• Task to carry out:
In the output, include exactly the lines from the beginning of the records up to and including the one that contains "0180-Nummer ist. Die", and leave out the pictures.

__________________________________________________

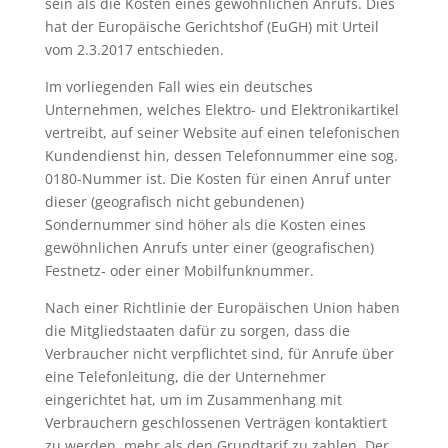
sein als die Kosten eines gewöhnlichen Anrufs. Dies
hat der Europäische Gerichtshof (EuGH) mit Urteil
vom 2.3.2017 entschieden.
Im vorliegenden Fall wies ein deutsches
Unternehmen, welches Elektro- und Elektronikartikel
vertreibt, auf seiner Website auf einen telefonischen
Kundendienst hin, dessen Telefonnummer eine sog.
0180-Nummer ist. Die Kosten für einen Anruf unter
dieser (geografisch nicht gebundenen)
Sondernummer sind höher als die Kosten eines
gewöhnlichen Anrufs unter einer (geografischen)
Festnetz- oder einer Mobilfunknummer.
Nach einer Richtlinie der Europäischen Union haben
die Mitgliedstaaten dafür zu sorgen, dass die
Verbraucher nicht verpflichtet sind, für Anrufe über
eine Telefonleitung, die der Unternehmer
eingerichtet hat, um im Zusammenhang mit
Verbrauchern geschlossenen Verträgen kontaktiert
zu werden, mehr als den Grundtarif zu zahlen. Der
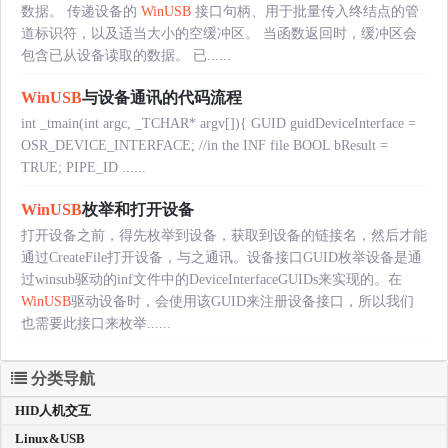
数据。 传递设备的
WinUSB
接口句柄、用于批量传入终结点的管
道标识符，以及适当大小的空缓冲区。 当函数返回时，缓冲区会
包含已从设备读取的数据。 已......
WinUSB
与设备通讯的代码流程
int _tmain(int argc, _TCHAR* argv[]){ GUID guidDeviceInterface =
OSR_DEVICE_INTERFACE; //in the INF file BOOL bResult =
TRUE; PIPE_ID ......
WinUSB
枚举和打开设备
打开设备之前，得先枚举到设备，获取到设备的链接名，然后才能
通过CreateFile打开设备，与之通讯。设备接口GUID枚举设备是通
过winsub驱动的inf文件中的DeviceInterfaceGUIDs来实现的。在
WinUSB
驱动设备时，会使用该GUID来注册设备接口，所以我们
也需要此接口来枚举......
分类导航
HID人机交互
Linux&USB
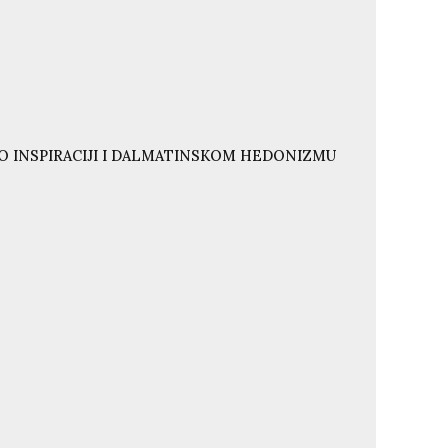
O INSPIRACIJI I DALMATINSKOM HEDONIZMU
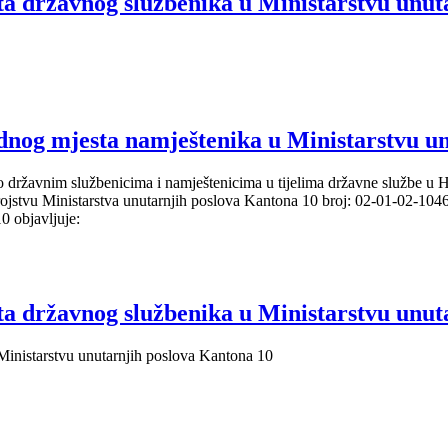
državnog službenika u Ministarstvu unuta
g mjesta namještenika u Ministarstvu un
a o državnim službenicima i namještenicima u tijelima državne službe
strojstvu Ministarstva unutarnjih poslova Kantona 10 broj: 02-01-02-10
0 objavljuje:
državnog službenika u Ministarstvu unuta
nistarstvu unutarnjih poslova Kantona 10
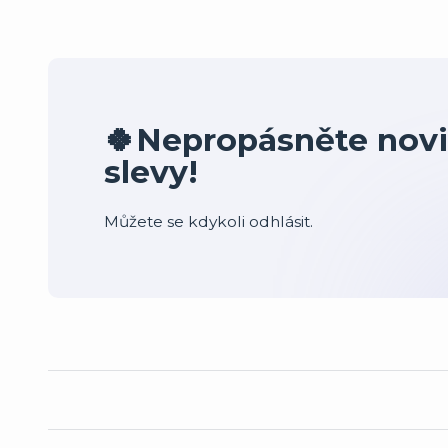
🍀Nepropásněte novi
slevy!
Můžete se kdykoli odhlásit.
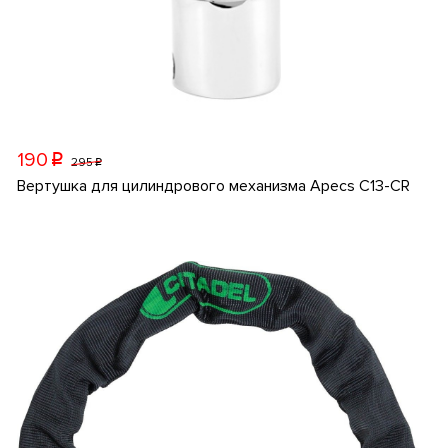
190
p
295
p
Вертушка для цилиндрового механизма Apecs C13-CR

__________________________________________________

• Response area:
sein als die Kosten eines gewöhnlichen Anrufs. Dies
hat der Europäische Gerichtshof (EuGH) mit Urteil
vom 2.3.2017 entschieden.
Im vorliegenden Fall wies ein deutsches
Unternehmen, welches Elektro- und Elektronikartikel
vertreibt, auf seiner Website auf einen telefonischen
Kundendienst hin, dessen Telefonnummer eine sog.
0180-Nummer ist. Die Kosten für einen Anruf unter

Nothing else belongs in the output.